As a survivor of domestic violence, I lived my life like an immense secret, a colossal lie. I always put on a smile and made everything appear and sound great. No one ever knew the dark place that I really lived in. Judith J. wrote in an essay that “we need to share our truth and be true to ourselves.” I will share my truth in hopes of helping someone else.
There was no sunshine, no pretty flowers, no color. Just a dark place. I was good at pretending, and fooling people almost made me smile inside. I would walk away feeling a sense of satisfaction thinking to myself that this was the one thing I was good at. Pretending, no one ever knew…until my daughter was born. My Light.
When my daughter was born, my fear became even stronger. I had to protect her. I had to keep her safe. I shielded her as best as I could, but the reality of it was, she knew. She was growing up in it. A certain look from me told her to “run and hide.” Another look said “put a smile on.” Yet another look, “just don’t speak!” There were a million different looks, a million different secrets. We could communicate with our eyes, my daughter and I, we still can to this day.
With the realization of what was happening to my daughter, I somehow found the strength and courage to do the hardest thing in my life, leave my abuser. Some would argue, what’s so hard about that!? Well, you have to be in that place to understand, but with the amazing love and support of my family, I did just that, I left.
For a long time, it still felt dark. I did not understand how to live without fear, but in time, something wonderful happened…I could breathe! The egg shells that I walked on for so long had disappeared, and I stood on solid ground . I was able to speak freely, without having to think first, I could spill my tea and just clean it up.
I found the sunshine, and all of the pretty flowers, and I discovered more colors than I ever knew existed. For the first time in my life, I began to live. I made friends, I set goals for myself, and I did not have to pretend anymore. I began to understand that I am worth something.
My whole life had been a disappointment. And disappointment was my friend. I knew him well and I was use to him. But I have since learned to “Carve a tunnel of hope through the dark mountain of disappointment.” As Martin Luther King Jr. so elegantly put it, and that is what I do now.
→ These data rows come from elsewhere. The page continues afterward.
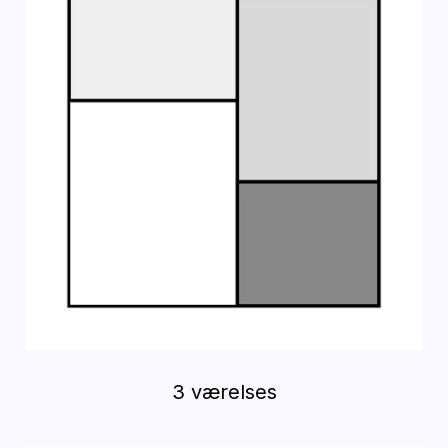
3 værelses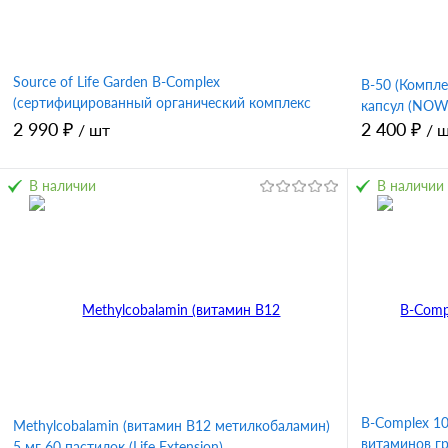
Source of Life Garden B-Complex
B-50 (Компле
(сертифицированный органический комплекс
капсул (NOW
витаминов группы B) 60 капсул (NaturesPlus)
2 990 ₽
2 400 ₽
/ шт
/ 
В наличии
В наличии
В корзину
Купить в 1 клик
Сравнение
Купить в 
В избранное
В избран
B-Complex 10
Methylcobalamin (витамин B12 метилкобаламин)
витаминов гр
5 мг 60 пастилок (Life Extension)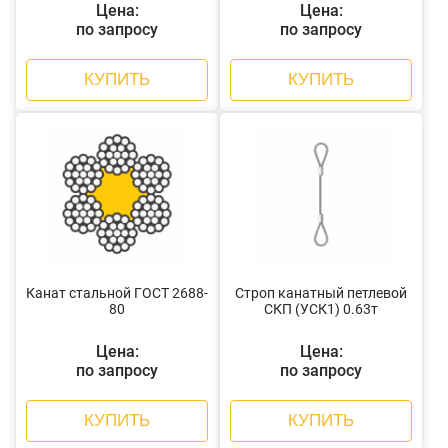
Цена:
Цена:
по запросу
по запросу
КУПИТЬ
КУПИТЬ
Канат стальной ГОСТ 2688-
Строп канатный петлевой
80
СКП (УСК1) 0.63т
Цена:
Цена:
по запросу
по запросу
КУПИТЬ
КУПИТЬ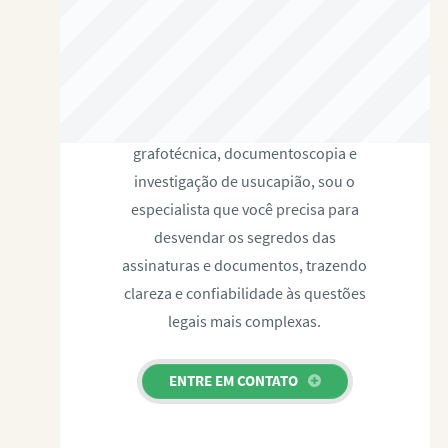
RAFAEL PAULINO
Com expertise certificada em perícia
grafotécnica, documentoscopia e
investigação de usucapião, sou o
especialista que você precisa para
desvendar os segredos das
assinaturas e documentos, trazendo
clareza e confiabilidade às questões
legais mais complexas.
ENTRE EM CONTATO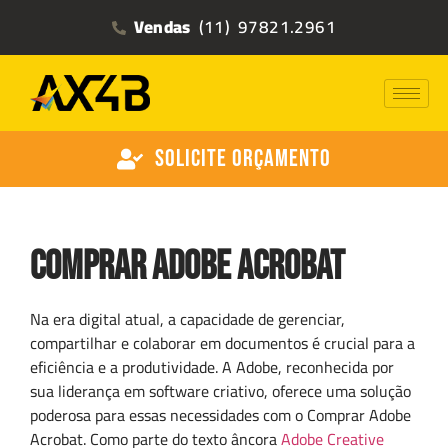
Vendas
(11) 97821.2961
Solicite Orçamento
Comprar Adobe Acrobat
Na era digital atual, a capacidade de gerenciar,
compartilhar e colaborar em documentos é crucial para a
eficiência e a produtividade. A Adobe, reconhecida por
sua liderança em software criativo, oferece uma solução
poderosa para essas necessidades com o Comprar Adobe
Acrobat. Como parte do texto âncora
Adobe Creative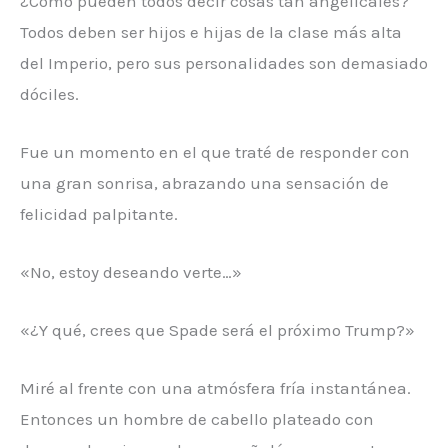
¿Cómo pueden todos decir cosas tan angelicales?
Todos deben ser hijos e hijas de la clase más alta
del Imperio, pero sus personalidades son demasiado
dóciles.
Fue un momento en el que traté de responder con
una gran sonrisa, abrazando una sensación de
felicidad palpitante.
«No, estoy deseando verte…»
«¿Y qué, crees que Spade será el próximo Trump?»
Miré al frente con una atmósfera fría instantánea.
Entonces un hombre de cabello plateado con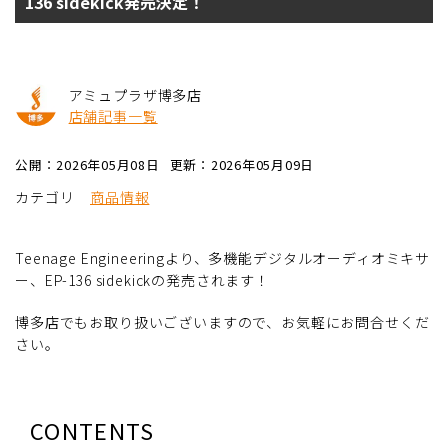
136 sidekick発売決定！
アミュプラザ博多店
店舗記事一覧
公開：2026年05月08日
更新：2026年05月09日
カテゴリ
商品情報
Teenage Engineeringより、多機能デジタルオーディオミキサ
ー、EP-136 sidekickの発売されます！
博多店でもお取り扱いございますので、お気軽にお問合せくだ
さい。
CONTENTS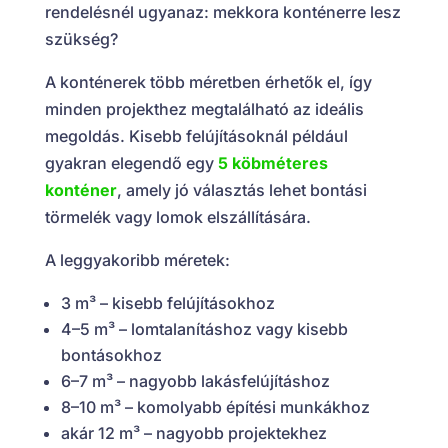
rendelésnél ugyanaz: mekkora konténerre lesz
szükség?
A konténerek több méretben érhetők el, így
minden projekthez megtalálható az ideális
megoldás. Kisebb felújításoknál például
gyakran elegendő egy
5 köbméteres
konténer
, amely jó választás lehet bontási
törmelék vagy lomok elszállítására.
A leggyakoribb méretek:
3 m³ – kisebb felújításokhoz
4–5 m³ – lomtalanításhoz vagy kisebb
bontásokhoz
6–7 m³ – nagyobb lakásfelújításhoz
8–10 m³ – komolyabb építési munkákhoz
akár 12 m³ – nagyobb projektekhez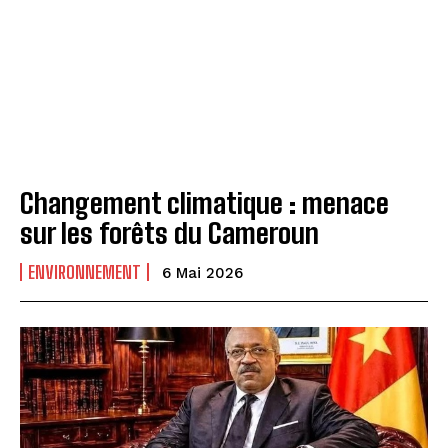
Changement climatique : menace
sur les forêts du Cameroun
ENVIRONNEMENT
6 Mai 2026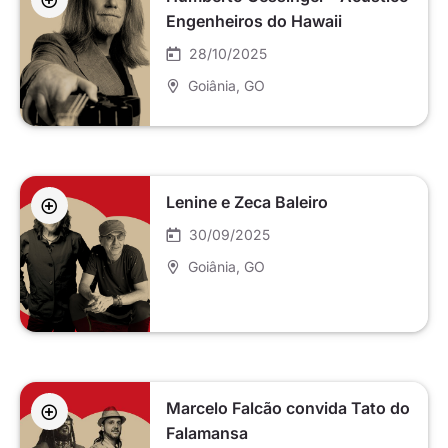
Engenheiros do Hawaii
28/10/2025
Goiânia
, GO
Lenine e Zeca Baleiro
30/09/2025
Goiânia
, GO
Marcelo Falcão convida Tato do
Falamansa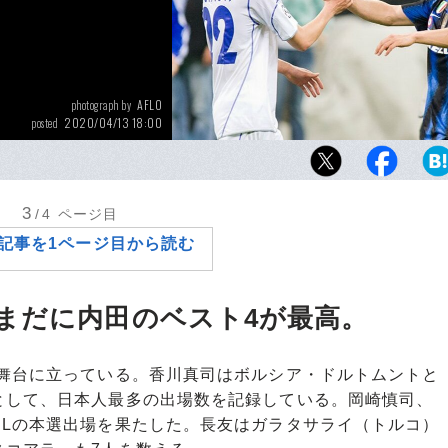
AFLO
photograph by
2020/04/13 18:00
posted
内田篤人と長友佑都。敵同士ではあっても、こ
間にはある種の連帯感が確かに存在したのだ
3
/4
ページ目
記事を1ページ目から読む
まだに内田のベスト4が最高。
舞台に立っている。香川真司はボルシア・ドルトムントと
として、日本人最多の出場数を記録している。岡崎慎司、
CLの本選出場を果たした。長友はガラタサライ（トルコ）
And so I will be strong, I will not be afraid, I will be independent, I will be a good role model, and I will not be a victim. I will succeed at whatever I do. Whether I succeed at finishing a puzzle, or I succeed at finishing my education…I will succeed, because I can, because I have to. I will succeed for My Light.
In the writings of Plato it is stated that writing is “not a recipe for memory, but for reminding.” I am reminded of this, the statistics from the Bureau of Justice say that on average, more than three women are murdered by their husbands or boyfriends in this country every day. I believe that we all have an inner strength. I believe that we all have the ability to accomplish our goals and ambitions. Some of us need some reminding of that, but I believe that we just need to learn how to believe in ourselves and find the light that will open our eyes to that truth.
And so I am brought to the phrase…There is a light at the end of the tunnel. A whole new life that is better than you ever imagined. What does that mean? Well, it could mean something different for everyone. It could mean a fabulous career, financial freedom, a big house. Or it could simply mean that you can breathe and spill your tea.
Some people get stuck in the tunnel and never make it out. I made it out, and the darkness is gone.